▶ _Task statement_: Leaving out all pictures, write down exactly the lines from the one containing "Mobile UI element" through the last line of the material.
┌──
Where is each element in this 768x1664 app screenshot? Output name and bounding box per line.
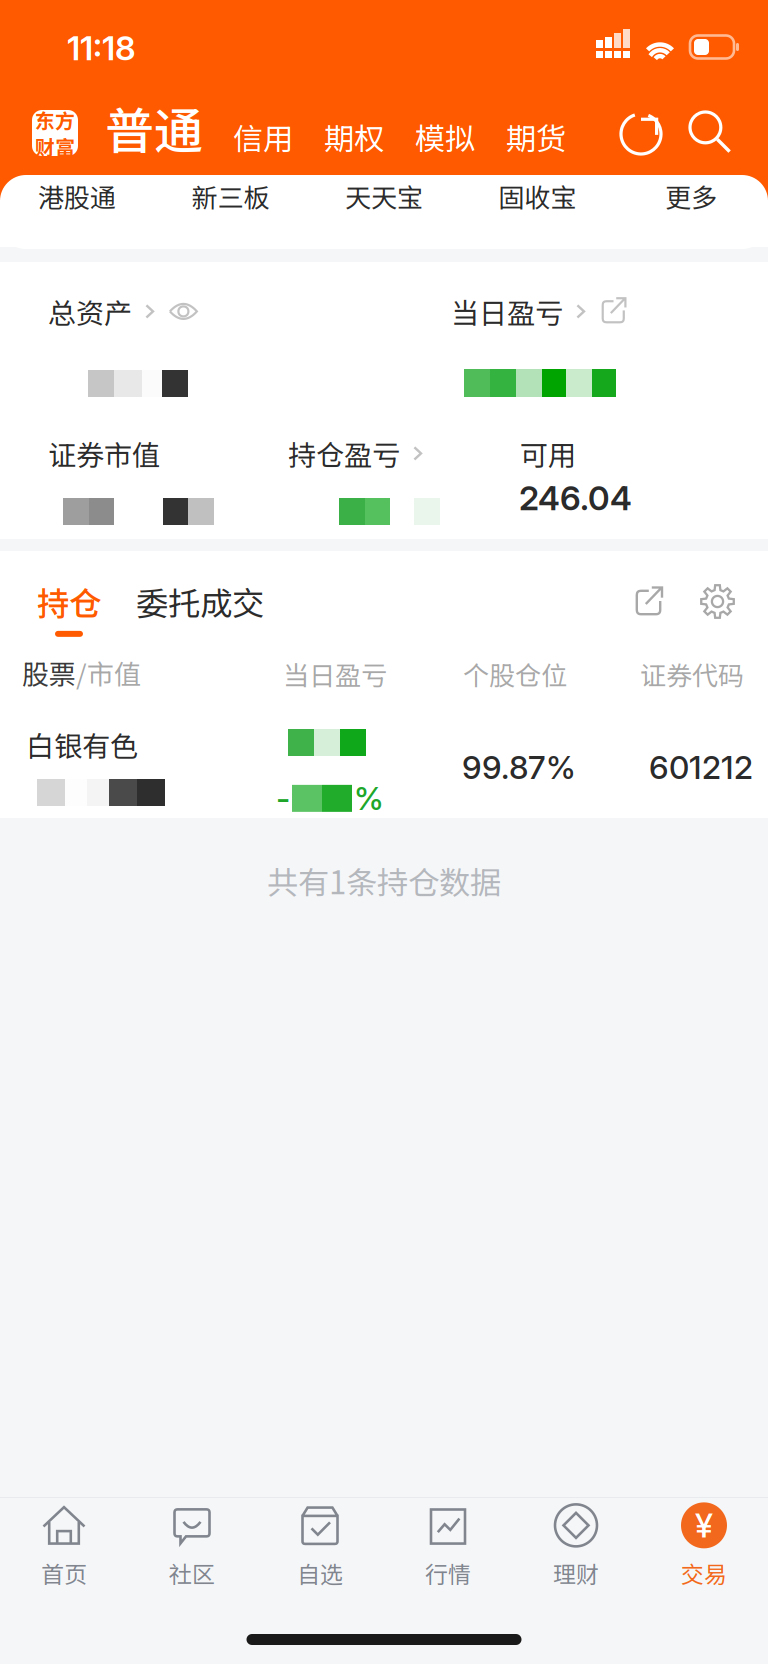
staticText: % bbox=[354, 779, 384, 818]
staticText: 固收宝 bbox=[499, 177, 577, 215]
staticText: 行情 bbox=[425, 1556, 471, 1590]
staticText: 11:18 bbox=[67, 28, 136, 68]
button[interactable]: 自选 bbox=[256, 1498, 384, 1592]
staticText: 共有1条持仓数据 bbox=[267, 858, 501, 903]
staticText: - bbox=[276, 779, 290, 818]
button[interactable]: 信用 bbox=[233, 115, 293, 159]
staticText: 信用 bbox=[233, 115, 293, 159]
button[interactable]: 模拟 bbox=[415, 115, 475, 159]
staticText: 当日盈亏 bbox=[451, 291, 563, 332]
staticText: /市值 bbox=[76, 653, 141, 692]
button[interactable]: 总资产 bbox=[48, 291, 198, 332]
button[interactable]: 新三板 bbox=[154, 176, 307, 216]
button[interactable]: 分享 bbox=[632, 586, 664, 618]
staticText: 当日盈亏 bbox=[283, 655, 387, 693]
staticText: 601212 bbox=[649, 748, 753, 787]
button[interactable]: 行情 bbox=[384, 1498, 512, 1592]
button[interactable]: 期权 bbox=[324, 115, 384, 159]
staticText: 东方 bbox=[35, 105, 75, 134]
staticText: 持仓盈亏 bbox=[288, 433, 400, 474]
staticText: 总资产 bbox=[48, 291, 132, 332]
staticText: 首页 bbox=[41, 1556, 87, 1590]
button[interactable]: 天天宝 bbox=[307, 176, 461, 216]
button[interactable]: 理财 bbox=[512, 1498, 640, 1592]
button[interactable]: ¥ bbox=[640, 1498, 768, 1592]
button[interactable]: 搜索 bbox=[690, 112, 734, 156]
button[interactable]: 持仓 bbox=[37, 578, 101, 637]
staticText: 社区 bbox=[169, 1556, 215, 1590]
staticText: 证券市值 bbox=[48, 433, 160, 474]
staticText: 理财 bbox=[553, 1556, 599, 1590]
button[interactable]: 刷新 bbox=[619, 112, 663, 156]
staticText: 持仓 bbox=[37, 578, 101, 625]
button[interactable]: 社区 bbox=[128, 1498, 256, 1592]
button[interactable]: 更多 bbox=[614, 176, 768, 216]
staticText: 246.04 bbox=[519, 478, 632, 518]
button[interactable]: 普通 bbox=[105, 92, 203, 163]
button[interactable]: 港股通 bbox=[0, 176, 154, 216]
button[interactable]: 设置 bbox=[700, 584, 735, 619]
button[interactable]: 东方财富 bbox=[32, 110, 78, 156]
staticText: 可用 bbox=[520, 433, 576, 474]
staticText: 股票 bbox=[22, 653, 76, 692]
button[interactable]: 委托成交 bbox=[136, 578, 264, 625]
staticText: 交易 bbox=[681, 1556, 727, 1590]
staticText: 期货 bbox=[506, 115, 566, 159]
staticText: 更多 bbox=[665, 177, 717, 215]
staticText: 期权 bbox=[324, 115, 384, 159]
button[interactable]: 持仓盈亏 bbox=[288, 433, 423, 474]
staticText: 委托成交 bbox=[136, 578, 264, 625]
staticText: 自选 bbox=[297, 1556, 343, 1590]
button[interactable]: 期货 bbox=[506, 115, 566, 159]
button[interactable]: 固收宝 bbox=[461, 176, 614, 216]
staticText: 新三板 bbox=[191, 177, 269, 215]
staticText: 模拟 bbox=[415, 115, 475, 159]
staticText: 白银有色 bbox=[26, 724, 138, 765]
staticText: 99.87% bbox=[462, 748, 576, 787]
staticText: 普通 bbox=[105, 92, 203, 163]
staticText: 证券代码 bbox=[640, 655, 744, 693]
staticText: ¥ bbox=[695, 1505, 713, 1546]
staticText: 港股通 bbox=[38, 177, 116, 215]
button[interactable]: 当日盈亏 bbox=[451, 291, 627, 332]
staticText: 财富 bbox=[35, 132, 75, 161]
staticText: 天天宝 bbox=[345, 177, 423, 215]
staticText: 个股仓位 bbox=[463, 655, 567, 693]
button[interactable]: 首页 bbox=[0, 1498, 128, 1592]
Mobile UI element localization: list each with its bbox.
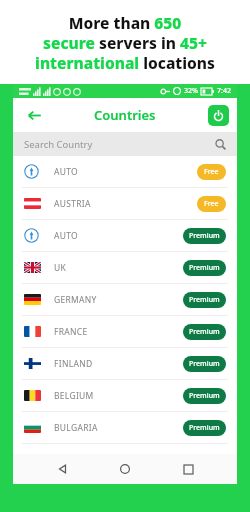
button[interactable]: Premium [189,391,220,401]
button[interactable]: FINLAND [13,348,237,380]
staticText: 32% [184,86,198,96]
button[interactable]: GERMANY [13,284,237,316]
staticText: AUSTRIA [54,198,91,210]
button[interactable]: Premium [189,327,220,337]
button[interactable]: Premium [189,423,220,433]
staticText: More than 650 secure servers in 45+ inte… [35,12,215,73]
staticText: 7:42 [217,86,231,96]
button[interactable]: Search Country [13,132,237,156]
button[interactable]: Back [21,102,47,128]
button[interactable]: BULGARIA [13,412,237,444]
button[interactable]: FRANCE [13,316,237,348]
staticText: FINLAND [54,358,93,370]
staticText: Premium [189,391,220,401]
button[interactable]: UK [13,252,237,284]
button[interactable]: Home [112,456,138,482]
button[interactable]: Power [208,105,229,126]
button[interactable]: Premium [189,295,220,305]
button[interactable]: Back [50,456,76,482]
button[interactable]: AUSTRIA [13,188,237,220]
staticText: Countries [94,106,156,124]
staticText: BELGIUM [54,390,94,402]
button[interactable]: Premium [189,263,220,273]
staticText: UK [54,262,67,274]
staticText: Free [204,167,219,177]
staticText: Premium [189,295,220,305]
button[interactable]: AUTO [13,156,237,188]
staticText: GERMANY [54,294,97,306]
staticText: Premium [189,327,220,337]
button[interactable]: Premium [189,359,220,369]
staticText: BULGARIA [54,422,98,434]
button[interactable]: Free [204,199,219,209]
button[interactable]: Premium [189,231,220,241]
staticText: Premium [189,423,220,433]
staticText: Premium [189,231,220,241]
button[interactable]: Free [204,167,219,177]
button[interactable]: AUTO [13,220,237,252]
button[interactable]: BELGIUM [13,380,237,412]
staticText: Premium [189,263,220,273]
staticText: AUTO [54,230,79,242]
staticText: Premium [189,359,220,369]
staticText: Free [204,199,219,209]
staticText: Search Country [24,138,93,151]
button[interactable]: Recents [175,456,201,482]
staticText: FRANCE [54,326,88,338]
staticText: AUTO [54,166,79,178]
└──
▶ _Solution to this problem_:
Mobile UI element localization: list each with its bbox.
button[interactable]: Premium [189,391,220,401]
button[interactable]: FINLAND [13,348,237,380]
staticText: 32% [184,86,198,96]
button[interactable]: GERMANY [13,284,237,316]
staticText: AUSTRIA [54,198,91,210]
button[interactable]: Premium [189,327,220,337]
button[interactable]: Premium [189,423,220,433]
staticText: More than 650 secure servers in 45+ inte… [35,12,215,73]
staticText: 7:42 [217,86,231,96]
button[interactable]: Search Country [13,132,237,156]
button[interactable]: Back [21,102,47,128]
button[interactable]: BULGARIA [13,412,237,444]
button[interactable]: FRANCE [13,316,237,348]
staticText: FINLAND [54,358,93,370]
staticText: Premium [189,391,220,401]
button[interactable]: UK [13,252,237,284]
button[interactable]: Home [112,456,138,482]
button[interactable]: Power [208,105,229,126]
button[interactable]: Premium [189,295,220,305]
button[interactable]: Back [50,456,76,482]
button[interactable]: AUSTRIA [13,188,237,220]
staticText: Countries [94,106,156,124]
staticText: BELGIUM [54,390,94,402]
button[interactable]: Premium [189,263,220,273]
staticText: UK [54,262,67,274]
staticText: Free [204,167,219,177]
staticText: Premium [189,295,220,305]
button[interactable]: AUTO [13,156,237,188]
staticText: GERMANY [54,294,97,306]
staticText: Premium [189,327,220,337]
button[interactable]: Premium [189,359,220,369]
staticText: BULGARIA [54,422,98,434]
button[interactable]: Free [204,199,219,209]
button[interactable]: Premium [189,231,220,241]
staticText: Premium [189,423,220,433]
staticText: Premium [189,231,220,241]
button[interactable]: Free [204,167,219,177]
button[interactable]: AUTO [13,220,237,252]
button[interactable]: BELGIUM [13,380,237,412]
staticText: Premium [189,263,220,273]
staticText: AUTO [54,230,79,242]
staticText: Premium [189,359,220,369]
staticText: Free [204,199,219,209]
staticText: Search Country [24,138,93,151]
button[interactable]: Recents [175,456,201,482]
staticText: FRANCE [54,326,88,338]
staticText: AUTO [54,166,79,178]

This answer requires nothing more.